▶ [Activity]:
Using the lines below, work out the count of those that hold "native". Give the number only.

▶ [Data for the task]:

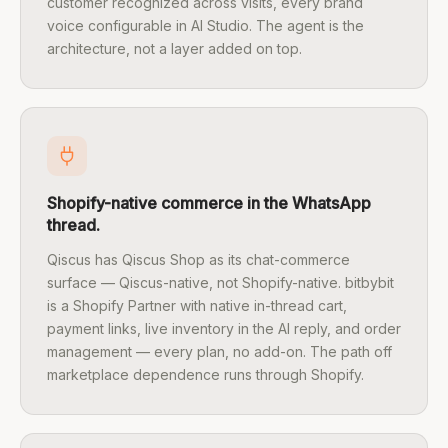
customer recognized across visits, every brand
voice configurable in AI Studio. The agent is the
architecture, not a layer added on top.
Shopify-native commerce in the WhatsApp
thread.
Qiscus has Qiscus Shop as its chat-commerce
surface — Qiscus-native, not Shopify-native. bitbybit
is a Shopify Partner with native in-thread cart,
payment links, live inventory in the AI reply, and order
management — every plan, no add-on. The path off
marketplace dependence runs through Shopify.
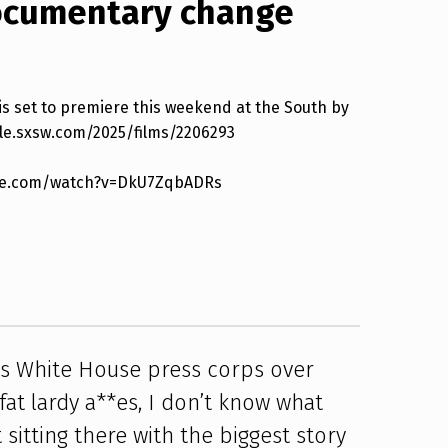
documentary change
s set to premiere this weekend at the South by
ule.sxsw.com/2025/films/2206293
tube.com/watch?v=DkU7ZqbADRs
ts White House press corps over
fat lardy a**es, I don’t know what
t sitting there with the biggest story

▶ [Answer for the task]:
3